RECORDS SUPPLIED -
##############################
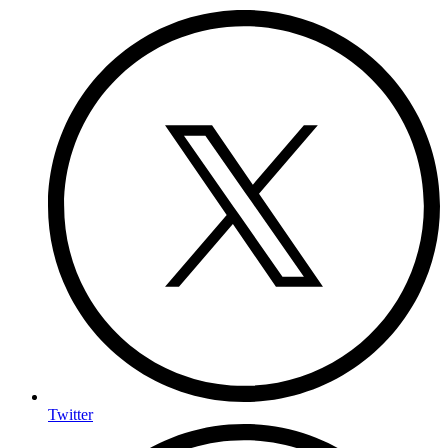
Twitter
##############################
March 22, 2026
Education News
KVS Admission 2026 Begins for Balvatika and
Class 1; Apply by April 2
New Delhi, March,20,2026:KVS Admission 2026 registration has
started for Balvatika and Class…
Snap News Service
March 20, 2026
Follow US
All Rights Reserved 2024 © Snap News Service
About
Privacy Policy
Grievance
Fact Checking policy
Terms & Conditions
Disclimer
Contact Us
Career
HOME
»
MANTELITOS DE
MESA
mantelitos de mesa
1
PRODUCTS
##############################
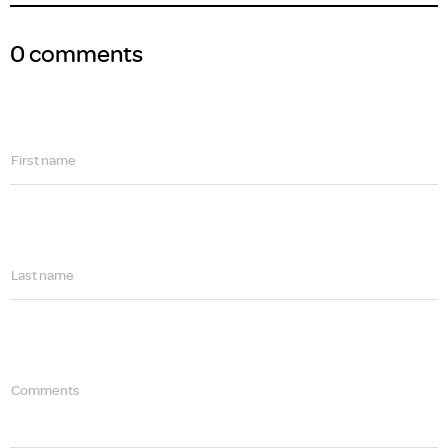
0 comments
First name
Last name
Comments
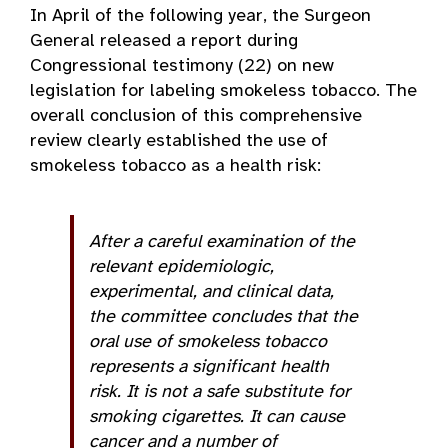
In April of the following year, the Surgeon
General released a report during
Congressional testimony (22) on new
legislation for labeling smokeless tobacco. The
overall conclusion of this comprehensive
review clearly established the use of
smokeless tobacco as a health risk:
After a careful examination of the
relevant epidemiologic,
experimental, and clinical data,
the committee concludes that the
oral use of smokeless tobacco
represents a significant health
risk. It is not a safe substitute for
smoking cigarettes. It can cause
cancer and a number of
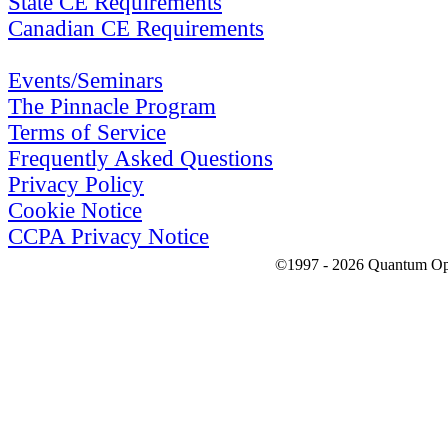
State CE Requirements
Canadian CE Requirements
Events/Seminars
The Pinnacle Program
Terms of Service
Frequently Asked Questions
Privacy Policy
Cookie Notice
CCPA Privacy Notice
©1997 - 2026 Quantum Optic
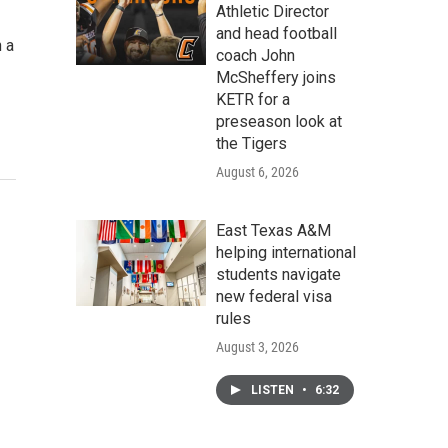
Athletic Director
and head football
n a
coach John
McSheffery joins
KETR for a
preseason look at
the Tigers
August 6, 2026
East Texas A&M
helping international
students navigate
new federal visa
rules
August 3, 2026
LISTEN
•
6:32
##############################
EXERCISE DETAILS - Copy out each line of the data in which the word "Admission" appears.

COMPLETED EXERCISE -
KVS Admission 2026 Begins for Balvatika and
New Delhi, March,20,2026:KVS Admission 2026 registration has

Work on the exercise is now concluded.